As usual, the right-wing view is incomplete at best and fear-mongering
at worst. Entropy may mean chaos, entropy may mean disorder, but entropy
also means freedom. To the extent that the concept applies to human
politics, we should embrace entropy instead of fighting it.
[]
Jamestown was founded in 1607. By 1617, cotton is grown for export along
the Powhatan River. In 1619, the first slave ship arrives from West
Africa. In 1662, the children of slaves are declared to be slaves
themselves by a legislature controlled by wealthy planters. In 1675,
Bacon’s Rebellion temporarily unites African slaves and poor Europeans,
many of whom were indentured servants, against the wealthy planters. In
1680, blacks are denied freedom of assembly to prevent future uprisings.
In 1691, interracial marriage is outlawed. After 1692, blacks can no
longer own livestock. By the 1700s, African chattel slaves make up half
of Jamestown’s unfree labor force.
In 1764, James Hargreaves conceives the idea for the spinning jenny, a
labor-reducing, cotton-weaving machine.
In 1764, James Watt notices that Thomas Newcomen’s steam engine wastes a
lot of steam and improves it from 1% to 2% efficiency.
By 1775, Richard Arkwright combines Watt’s steam engine with Hargeaves’
spinning jenny to build mills where the entire process of spinning
slave-grown cotton into yarn is carried out by a single machine. This
marks the start of the Industrial Revolution and the exponential
economic growth that underlies what you think of as “Progress”.

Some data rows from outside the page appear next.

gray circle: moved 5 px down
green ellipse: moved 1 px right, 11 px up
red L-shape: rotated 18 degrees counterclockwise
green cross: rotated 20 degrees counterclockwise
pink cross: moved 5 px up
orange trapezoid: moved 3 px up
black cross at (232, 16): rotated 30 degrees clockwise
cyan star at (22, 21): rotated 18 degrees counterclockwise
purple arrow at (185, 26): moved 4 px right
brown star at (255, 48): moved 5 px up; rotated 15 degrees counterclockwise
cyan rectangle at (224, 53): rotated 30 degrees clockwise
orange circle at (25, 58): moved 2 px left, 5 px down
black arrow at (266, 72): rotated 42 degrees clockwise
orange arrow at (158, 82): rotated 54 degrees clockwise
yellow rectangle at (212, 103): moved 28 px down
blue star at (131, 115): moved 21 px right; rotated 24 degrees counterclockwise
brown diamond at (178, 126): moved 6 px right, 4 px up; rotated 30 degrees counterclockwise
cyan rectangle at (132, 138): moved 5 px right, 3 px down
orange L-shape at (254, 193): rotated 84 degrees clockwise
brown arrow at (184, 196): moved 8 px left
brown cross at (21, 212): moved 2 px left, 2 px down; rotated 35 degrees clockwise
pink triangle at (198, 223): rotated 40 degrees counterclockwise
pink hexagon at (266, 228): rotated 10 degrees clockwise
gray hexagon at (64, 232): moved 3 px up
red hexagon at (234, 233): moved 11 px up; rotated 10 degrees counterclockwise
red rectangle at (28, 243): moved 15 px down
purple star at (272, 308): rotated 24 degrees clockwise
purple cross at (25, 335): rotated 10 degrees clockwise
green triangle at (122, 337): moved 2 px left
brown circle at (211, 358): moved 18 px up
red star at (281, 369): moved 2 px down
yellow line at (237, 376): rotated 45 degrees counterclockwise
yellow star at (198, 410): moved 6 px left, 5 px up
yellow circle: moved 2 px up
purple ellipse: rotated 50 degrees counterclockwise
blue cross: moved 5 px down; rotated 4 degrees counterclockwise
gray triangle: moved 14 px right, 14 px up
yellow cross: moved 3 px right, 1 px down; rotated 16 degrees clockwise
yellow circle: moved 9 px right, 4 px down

In 1824, the 28-year old French engineer Sadi Carnot publishes a book
titled Reflections on the Motive Power of Fire. In his introduction, he
writes:
“Notwithstanding the work of all kinds done by steam-engines,
notwithstanding the satisfactory condition to which they have been
brought to-day, their theory is very little understood, and the attempts
to improve them are still directed almost by chance.”
Steam engines had been powering factories, trains, and steamboats since
Sadi was a little boy, and yet no one before him had proposed a
scientific theory of how they actually worked. I point this out to make
clear that the reason this science was discovered by European scholars
and not Chinese, Indian, Middle Eastern, West African, or Mayan scholars
has much more to do with cotton slavery and the resulting industrialism
than comparative intellectual prowess.
Enough decolonizing; on to the science. Carnot subscribes to a Newtonian
theory of heat as substance, an invisible thing that flows like water.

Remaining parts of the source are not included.